Common invasive procedures lists include interventions targeting the facet joint and its nerve supply, epidurals for management of back pain, Platelet rich plasma injections in knee or shoulder joints, sometimes nerve ablations like in Trigeminal neuralgia or complex regional pain syndrome.
What are the advantages of working as a Pain Medicine specialist?
- It is your own practice brother!!! It is your chance to develop your own practice, determining your own consultation and interventional fees, seeing patients from referral to assessment. This may include diagnostics and dealing long run with patients by building a good doctor-patient relationship and following up outcomes. The patient recognizes you.
- You are not dependant on a surgeon: Neither your practice is dictated by a surgeon, nor your fees are decided by others. You are the master of yourself.
- Work-life balance: the power to raised control your workload and ways of working. Specialists, including those with family commitments, don’t undertake on-call.
- Multi-professional colleagues: You get to figure in multi-professional teams with specialist pain nurses, psychologists, physiotherapists and occupational therapists.
- Multi-disciplinary working: Pain teams are most ordinarily multi-disciplinary teams involving decision-making with radiologists, surgeons from varied specialties, palliative medicine physicians and far more.
- Beyond secondary care: Specialists often work closely with colleagues in primary and community care and have strong educational and repair development roles.
- Varied and interesting: Specialist are often a part of an inpatient pain team additionally to outpatient work.
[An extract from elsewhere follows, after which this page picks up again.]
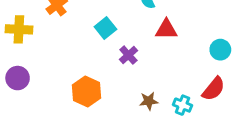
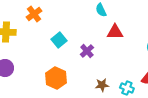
cyan square: (105, 28) -> (59, 40), moved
- Interventions: Interventional practice is usually a crucial a part of the pain doctor’s contribution to the team and may be very rewarding when significant improvements in pain levels are achieved.
- Specialised skills: Some pain doctors are involved in specialised services like inpatient pain management programmes, neuromodulation and implanted drug delivery, cancer pain interventions and paediatric pain management.
- A changing landscape: Research into pain mechanisms and management may be a rapidly advancing area and offers many opportunities for pain physicians.